● **Stored data**:
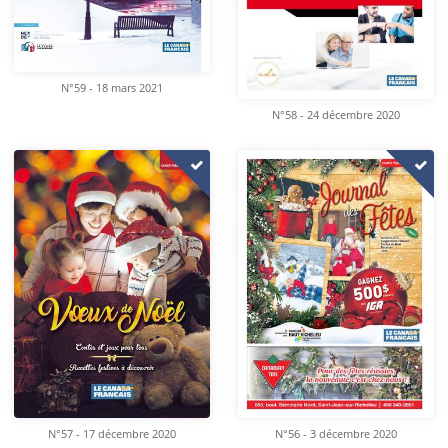
N°59 - 18 mars 2021
N°58 - 24 décembre 2020
N°57 - 17 décembre 2020
N°56 - 3 décembre 2020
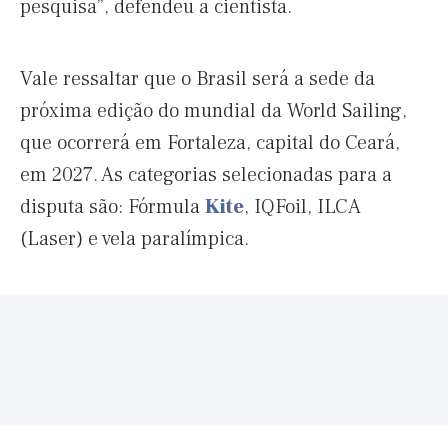
pesquisa”, defendeu a cientista.
Vale ressaltar que o Brasil será a sede da
próxima edição do mundial da World Sailing,
que ocorrerá em Fortaleza, capital do Ceará,
em 2027. As categorias selecionadas para a
disputa são: Fórmula
Kite
, IQFoil, ILCA
(Laser) e vela paralímpica.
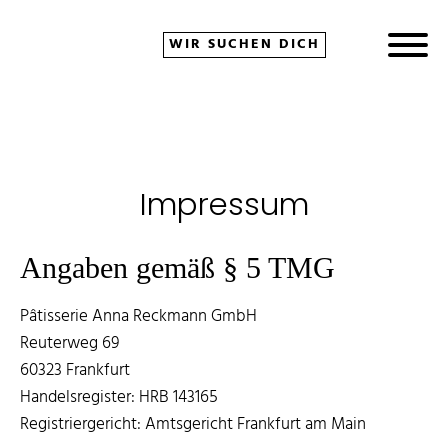
WIR SUCHEN DICH
bmenu
Impressum
Angaben gemäß § 5 TMG
Pâtisserie Anna Reckmann GmbH
Reuterweg 69
60323 Frankfurt
Handelsregister: HRB 143165
Registriergericht: Amtsgericht Frankfurt am Main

● **Work task**: Set down every record exactly, without the pictures.

● **Final answer**:
N°59 - 18 mars 2021
N°58 - 24 décembre 2020
N°57 - 17 décembre 2020
N°56 - 3 décembre 2020
pesquisa”, defendeu a cientista.
Vale ressaltar que o Brasil será a sede da
próxima edição do mundial da World Sailing,
que ocorrerá em Fortaleza, capital do Ceará,
em 2027. As categorias selecionadas para a
disputa são: Fórmula
Kite
, IQFoil, ILCA
(Laser) e vela paralímpica.
WIR SUCHEN DICH
bmenu
Impressum
Angaben gemäß § 5 TMG
Pâtisserie Anna Reckmann GmbH
Reuterweg 69
60323 Frankfurt
Handelsregister: HRB 143165
Registriergericht: Amtsgericht Frankfurt am Main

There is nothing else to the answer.